Literature Review

The Global Market of Thalidomide

Thalidomide was developed by German company called Grunenthal and released into market in 1956 under the name “Grippe” for respiratory treatment. Then later on in 1957, researchers at Grunenthal also found out that the drug had inhibitory effect on morning sickness. Hence on October 1957, thalidomide got launched into the market named “Contergan” as a “non-prescription sleeping and tranquilizing agent” (Lenz 1961). Grunenthal's advertisement campaign described Contergan aggressively in Germany as “completely safe” for everybody including pregnant women because it “could not find a high dose enough to kill a rat” ( Russel Morkhiber 1987).
With this idea in mind, the company pushed it in 50 advertisement in major medical journals, 200,000 letters to doctors around the world, 50000 circulars to pharmacists (Russel Morkhiber 1987).  Consequently, its sales were comparable to aspirin. Due to its popularity, the drug was exported to other countries: 11 European, 7 African, 17 Asian, 11 North and South America. This soar in popularity was not without opposition. In Germany 1959, Dr Gustav Smaltz ‘s letter denied Grunenthal claim's about the safety of thalidomide. He also had solid evidence to back him up against the safety of thalidomide “To date 20 well known doctor have told our representatives that when they themselves or their patient took one tablet of thalidomide they found themselves still under its effects the next morning, suffering from considerable sickness, and involuntary trembling of hand” (Russel Morkhiber 1987).
However, Grunenthal still insisting Thalidomide's safety, kept the product in the market. In late 1959, Dr Ralf Voss, a famous nerve specialist, looked into thalidomide and found out that there was a relationship between thalidomide and peripheral neuritis. Voss' statements would go on to be denied by Grunenthal. Voss asserted Grunenthal did “not doubt the validity of my observation but were merely anxious to prevent as far as possible their being made public” (Russel Morkhiber 1959). Despite all of these reports, Distiller Company Chemicals Ltd- a distributor of Grunenthal- still  advertised their product as nontoxic and its side effect was absent despite the concern of the company’s development manager. Distiller's advertisements described Distival as "the safe daytime alternative, which is equally safe in hypnotic doses by night." Advertisements also claimed Distival was "highly effective" and "outstandingly safe" in an page titled "the child's life may depend on Distival". (Distillers 1961) It was evident that Distillers had boldly ignored the reports from Voss and Smaltz.
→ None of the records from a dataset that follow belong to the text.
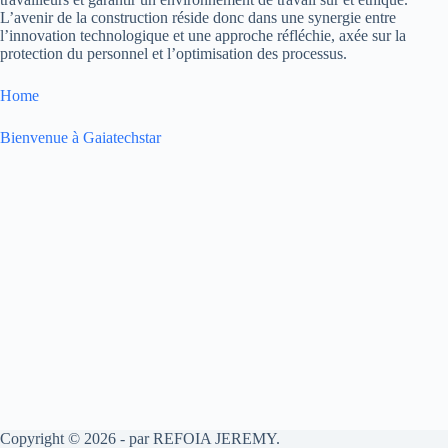
L’avenir de la construction réside donc dans une synergie entre
l’innovation technologique et une approche réfléchie, axée sur la
protection du personnel et l’optimisation des processus.
Home
Bienvenue à Gaiatechstar
Copyright © 2026 - par REFOIA JEREMY.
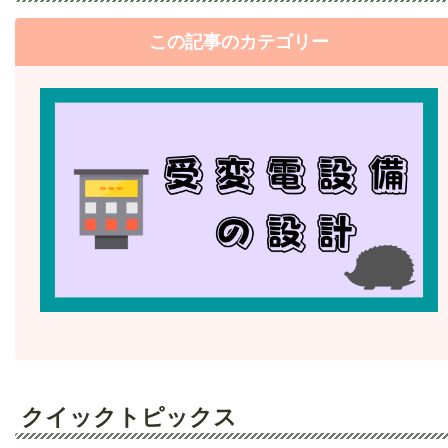
この記事のカテゴリー
クイックトピックス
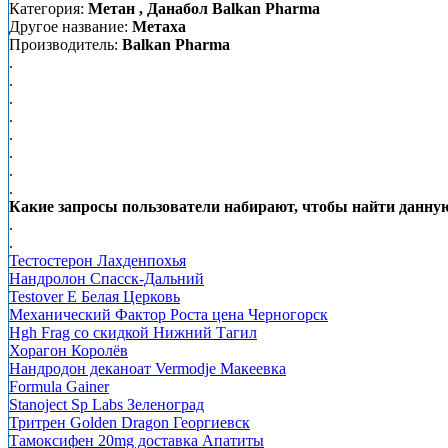
Категория:
Метан , Данабол Balkan Pharma
Другое название:
Метаха
Производитель:
Balkan Pharma
.
.
.
.
.
.
.
.
Какие запросы пользователи набирают, чтобы найти данную
.
.
Тестостерон Лахденпохья
Нандролон Спасск-Дальний
Testover E Белая Церковь
Механический Фактор Роста цена Черногорск
Hgh Frag со скидкой Нижний Тагил
Хорагон Королёв
Нандродон деканоат Vermodje Макеевка
Formula Gainer
Stanoject Sp Labs Зеленоград
Тритрен Golden Dragon Георгиевск
Тамоксифен 20mg доставка Апатиты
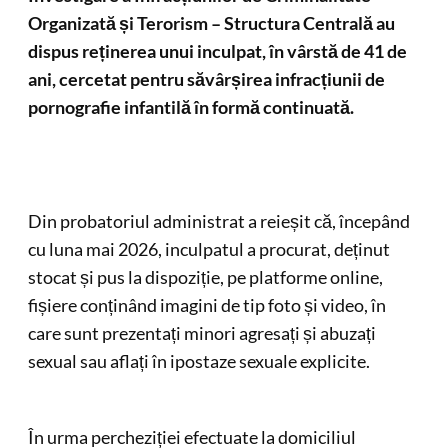
Organizată și Terorism – Structura Centrală au
dispus reținerea unui inculpat, în vârstă de 41 de
ani, cercetat pentru săvârșirea infracțiunii de
pornografie infantilă în formă continuată.
Din probatoriul administrat a reieșit că, începând
cu luna mai 2026, inculpatul a procurat, deținut
stocat și pus la dispoziție, pe platforme online,
fișiere conținând imagini de tip foto și video, în
care sunt prezentați minori agresați și abuzați
sexual sau aflați în ipostaze sexuale explicite.
În urma percheziției efectuate la domiciliul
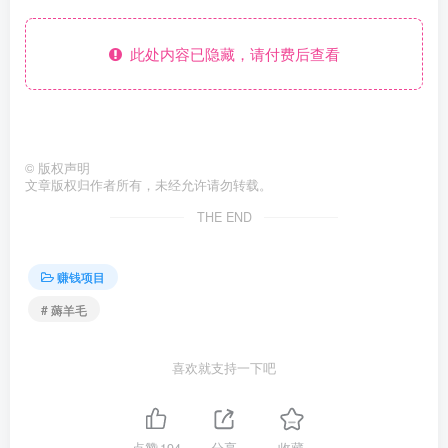
此处内容已隐藏，请付费后查看
©
版权声明
文章版权归作者所有，未经允许请勿转载。
THE END
赚钱项目
# 薅羊毛
喜欢就支持一下吧
点赞
194
分享
收藏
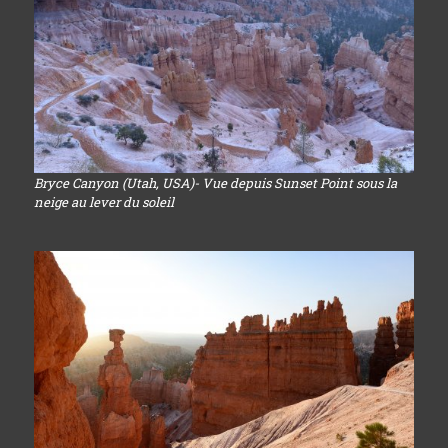
Bryce Canyon (Utah, USA)- Vue depuis Sunset Point sous la
neige au lever du soleil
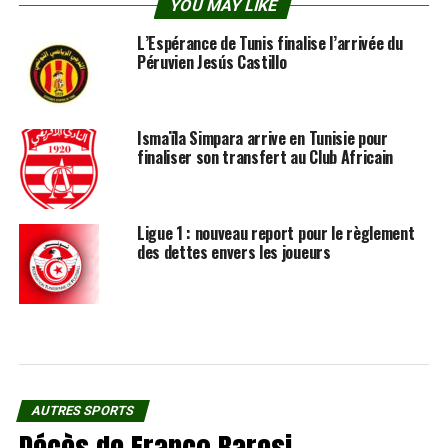
YOU MAY LIKE
L’Espérance de Tunis finalise l’arrivée du
Péruvien Jesús Castillo
Ismaïla Simpara arrive en Tunisie pour
finaliser son transfert au Club Africain
Ligue 1 : nouveau report pour le règlement
des dettes envers les joueurs
AUTRES SPORTS
Décès de Franco Baresi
Distival advertisement (Distillers 1961)



















Distival advertisement(Distillers 1961)
Other advertisements claimed “Distaval can be given with complete safety to pregnant women and nursing mothers without adverse affect on mother or child”, despite no evidence of any studies about pregnancy or relevant animal tests done by Distiller. (Distiller Company Biochemical, 1961) Distillers instead solely relied on Grunenthal’s study without confirming the data.  In British Medical Journal, several advertisement cast positive light on Distaval that were made by the company itself from 1959 to 1960 to promote their product. All of these advertisement had the same remark: safe and nontoxic.

The Outcry to Thalidomide


Within 7 years of its release, Grunenthal’s labelling of thalidomide as a safe drug were brought into question. Correlations between Thalidomide and birth defects became clearer in both scientific and public media.
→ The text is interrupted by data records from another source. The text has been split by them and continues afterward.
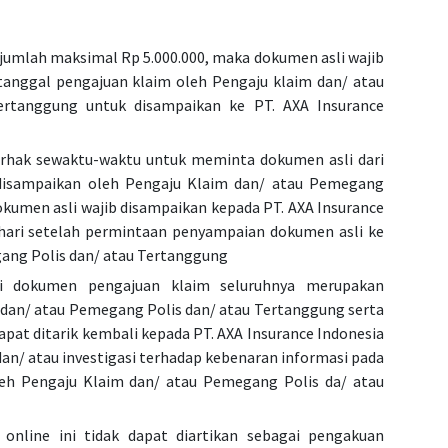
is adalah kode sebelum tanda strip
Masukkan nomor kartu (16 digit, diawa
jumlah maksimal Rp 5.000.000, maka dokumen asli wajib
oh: G0001234-… → G0001234
Contoh: 8012345678901234
 tanggal pengajuan klaim oleh Pengaju klaim dan/ atau
rtanggung untuk disampaikan ke PT. AXA Insurance
elepon
*
Email
*
berhak sewaktu-waktu untuk meminta dokumen asli dari
disampaikan oleh Pengaju Klaim dan/ atau Pemegang
kumen asli wajib disampaikan kepada PT. AXA Insurance
Lahir
*
 hari setelah permintaan penyampaian dokumen asli ke
ang Polis dan/ atau Tertanggung
ri dokumen pengajuan klaim seluruhnya merupakan
dan/ atau Pemegang Polis dan/ atau Tertanggung serta
aim yang diajukan (Max IDR 5Jt dalam Rupiah)
*
pat ditarik kembali kepada PT. AXA Insurance Indonesia
an/ atau investigasi terhadap kebenaran informasi pada
eh Pengaju Klaim dan/ atau Pemegang Polis da/ atau
 : Jika pengajuan klaim di atas Rp 5.000.000, silakan diajukan menggunaka
ke Third-party administrator (TPA) masing-masing.
Cara Pengajuan Klaim 
online ini tidak dapat diartikan sebagai pengakuan
000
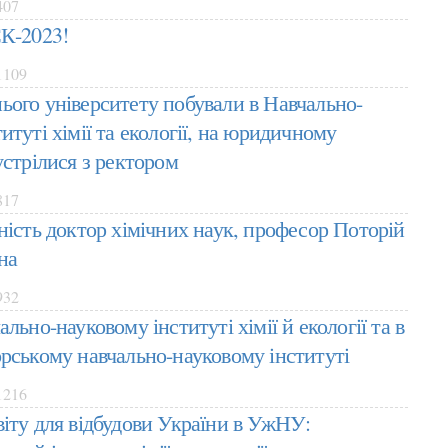
407
-2023!
109
ього університету побували в Навчально-
итуті хімії та екології, на юридичному
устрілися з ректором
817
ність доктор хімічних наук, професор Поторій
на
932
ально-науковому інституті хімії й екології та в
орському навчально-науковому інституті
216
віту для відбудови України в УжНУ:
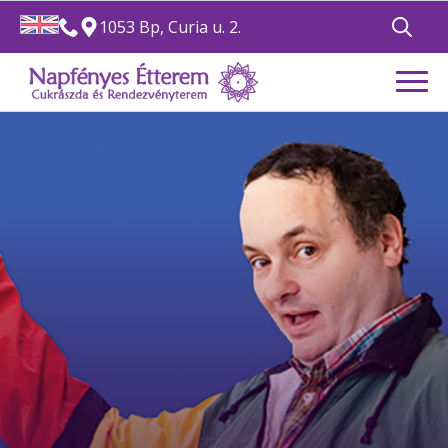
1053 Bp, Curia u. 2.
Search
for:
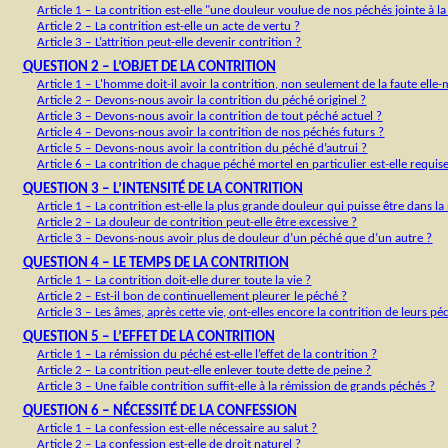
Article 1 ‒ La contrition est-elle "une douleur voulue de nos péchés jointe à l
Article 2 ‒ La contrition est-elle un acte de vertu ?
Article 3 ‒ L’attrition peut-elle devenir contrition ?
QUESTION 2 ‒ L’OBJET DE LA CONTRITION
Article 1 ‒ L'homme doit-il avoir la contrition, non seulement de la faute ell
Article 2 ‒ Devons-nous avoir la contrition du péché originel ?
Article 3 ‒ Devons-nous avoir la contrition de tout péché actuel ?
Article 4 ‒ Devons-nous avoir la contrition de nos péchés futurs ?
Article 5 ‒ Devons-nous avoir la contrition du péché d’autrui ?
Article 6 ‒ La contrition de chaque péché mortel en particulier est-elle requis
QUESTION 3 ‒ L’INTENSITÉ DE LA CONTRITION
Article 1 ‒ La contrition est-elle la plus grande douleur qui puisse être dans la
Article 2 ‒ La douleur de contrition peut-elle être excessive ?
Article 3 ‒ Devons-nous avoir plus de douleur d’un péché que d’un autre ?
QUESTION 4 ‒ LE TEMPS DE LA CONTRITION
Article 1 ‒ La contrition doit-elle durer toute la vie ?
Article 2 ‒ Est-il bon de continuellement pleurer le péché ?
Article 3 ‒ Les âmes, après cette vie, ont-elles encore la contrition de leurs pé
QUESTION 5 ‒ L’EFFET DE LA CONTRITION
Article 1 ‒ La rémission du péché est-elle l’effet de la contrition ?
Article 2 ‒ La contrition peut-elle enlever toute dette de peine ?
Article 3 ‒ Une faible contrition suffit-elle à la rémission de grands péchés ?
QUESTION 6 ‒ NÉCESSITÉ DE LA CONFESSION
Article 1 ‒ La confession est-elle nécessaire au salut ?
Article 2 ‒ La confession est-elle de droit naturel ?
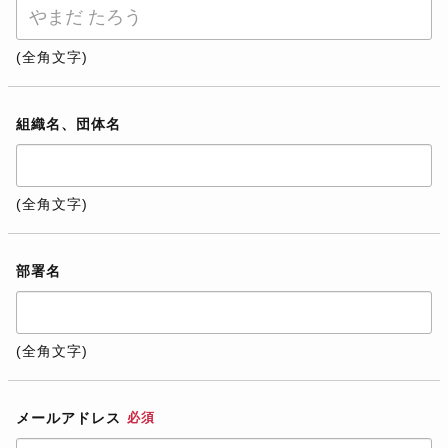
(全角文字)
組織名、団体名
(全角文字)
部署名
(全角文字)
メールアドレス
必須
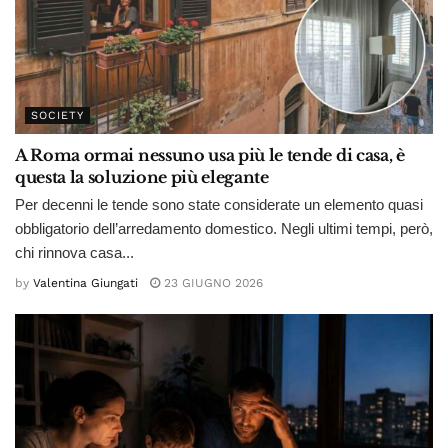
SOCIETY
A Roma ormai nessuno usa più le tende di casa, è
questa la soluzione più elegante
Per decenni le tende sono state considerate un elemento quasi
obbligatorio dell’arredamento domestico. Negli ultimi tempi, però,
chi rinnova casa...
by
Valentina Giungati
23 GIUGNO 2026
Widukind Lenz, a German Paediatrician, was first to report Thalidomide’s teratogenic effects directly to German authority in 1961. He later in a letter published by the German Paediatric Society in 1962. (Lenz, & Knapp 1962) Lenz suspected the influx in birth defects in German hospitals was correlated with pregnant mothers taking the thalidomide drug. Lenz’s claims were backed up with X-rays of deformed infants, all from Mother’s who had taken thalidomide. This evidence was strong enough for the German Government to remove thalidomide form the German market in late 1961 (Moghe, Ujjwala, Urvashi 2008)


Similar claims and observations came from Australian Physician William McBride who wrote a short letter published in The Lancet medical journal, about thalidomide’s potential teratogenic effects. (McBride 1961) McBride’s findings supported Lenz’s article with statistics including statistical observations that “the incidence of multiple severe abnormalities in babies delivered of women who were given the drug thalidomide during pregnancy… to be almost 20%”. (McBride 1961)
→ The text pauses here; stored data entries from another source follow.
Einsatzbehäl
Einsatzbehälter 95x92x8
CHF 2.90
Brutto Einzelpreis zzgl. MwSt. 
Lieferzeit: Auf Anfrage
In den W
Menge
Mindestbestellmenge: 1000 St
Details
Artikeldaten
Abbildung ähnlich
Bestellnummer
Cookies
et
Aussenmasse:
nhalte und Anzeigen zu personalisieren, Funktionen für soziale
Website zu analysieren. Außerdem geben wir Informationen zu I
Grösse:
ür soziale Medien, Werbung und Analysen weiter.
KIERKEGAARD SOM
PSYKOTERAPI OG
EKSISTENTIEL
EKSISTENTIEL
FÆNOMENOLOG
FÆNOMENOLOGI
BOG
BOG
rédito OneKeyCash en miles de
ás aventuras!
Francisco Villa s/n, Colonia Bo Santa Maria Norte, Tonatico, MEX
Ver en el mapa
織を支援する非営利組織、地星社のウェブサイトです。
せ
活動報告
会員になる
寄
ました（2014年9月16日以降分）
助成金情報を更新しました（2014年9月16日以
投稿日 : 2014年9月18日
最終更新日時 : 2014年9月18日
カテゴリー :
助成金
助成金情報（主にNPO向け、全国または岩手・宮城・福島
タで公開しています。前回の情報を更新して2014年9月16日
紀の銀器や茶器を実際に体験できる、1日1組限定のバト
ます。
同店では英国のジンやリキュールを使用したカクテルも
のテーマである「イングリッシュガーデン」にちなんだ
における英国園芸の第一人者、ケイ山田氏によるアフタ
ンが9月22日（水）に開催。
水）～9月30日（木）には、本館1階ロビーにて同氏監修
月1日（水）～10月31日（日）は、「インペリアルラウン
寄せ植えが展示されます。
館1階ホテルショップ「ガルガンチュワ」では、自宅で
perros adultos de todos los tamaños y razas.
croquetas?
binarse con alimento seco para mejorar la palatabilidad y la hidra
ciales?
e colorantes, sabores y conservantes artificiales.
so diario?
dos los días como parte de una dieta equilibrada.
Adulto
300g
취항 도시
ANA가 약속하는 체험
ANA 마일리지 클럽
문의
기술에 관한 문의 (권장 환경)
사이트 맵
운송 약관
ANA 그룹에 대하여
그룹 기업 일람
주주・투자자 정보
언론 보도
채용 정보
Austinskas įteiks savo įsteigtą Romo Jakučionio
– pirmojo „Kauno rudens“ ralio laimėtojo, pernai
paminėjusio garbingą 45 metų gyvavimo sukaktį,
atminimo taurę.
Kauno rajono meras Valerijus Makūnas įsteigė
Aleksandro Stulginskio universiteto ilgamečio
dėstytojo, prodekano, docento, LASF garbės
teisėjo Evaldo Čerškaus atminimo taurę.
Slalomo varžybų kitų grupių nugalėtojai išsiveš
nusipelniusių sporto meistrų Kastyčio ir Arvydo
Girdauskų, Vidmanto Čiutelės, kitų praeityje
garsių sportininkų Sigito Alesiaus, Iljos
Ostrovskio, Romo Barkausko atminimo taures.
As the scientific community began drawing more attention to thalidomide’s teratogenic effects, the media promptly followed. In 1961, a German newspaper, Welt am Sonntag, published the details of Lenz’s report under the headline: “Malformations from tablets – alarming suspicion of physician’s globally distributed drug”. (Daemmrich 2002). The article drew attention specific quote by Lenz that stated “Every month’s delay in clarification means that fifty to one hundred horribly mutilated children will be born.” (Lenz, & Kapp 1962)


Grunenthal rejected the claims of the Welt Am Sonntag article. Even as Grunenthal withdrew thalidomide from Germany, the company insisted to other countries that it was only due to the “sensationalism of the Welt am Sonntag story” and remained in favour of the drug’s distribution. (Stephen’s 2001). Grunenthal did eventually give in to public and scientific pressures and removed thalidomide from the market in 1961. (Lenz 1988)


In the subsequent legal battles for compensation, Grunenthal’s executives argued that lengthy court proceedings were holding up out of court settlements. (Braithwaite 2013) Executives contended that “If we wait to see where the trial gets us, we shall be sitting here in ten years’ time and the children will have nothing.” (Braithwaite 2013) Many media outlets called argued the compensation was inadequate. Barry Longmuir of the Daily Mail published a front-page article headlined “Scandalous! – That’s the expert’s verdict”. (Longmuir 1971) Longmuir’s article pushed victims to not settle for Grunenthal’s offer, describing it as insulting. (Longmuir 1971)



Scandalous front page article from Daily Mail (Flashbak 2014)


Other media outlets calling for compensation include The Sunday Times, which published multiple articles under the banner “Our thalidomide children, a cause for national shame”. The articles described the extent of Thalidomide’s teratogenic effects and argued that Grunenthal’s offers were “grotesquely out of proportion to the injuries suffered”. (“The Sunday Times vs. The United Kingdom,” 2011)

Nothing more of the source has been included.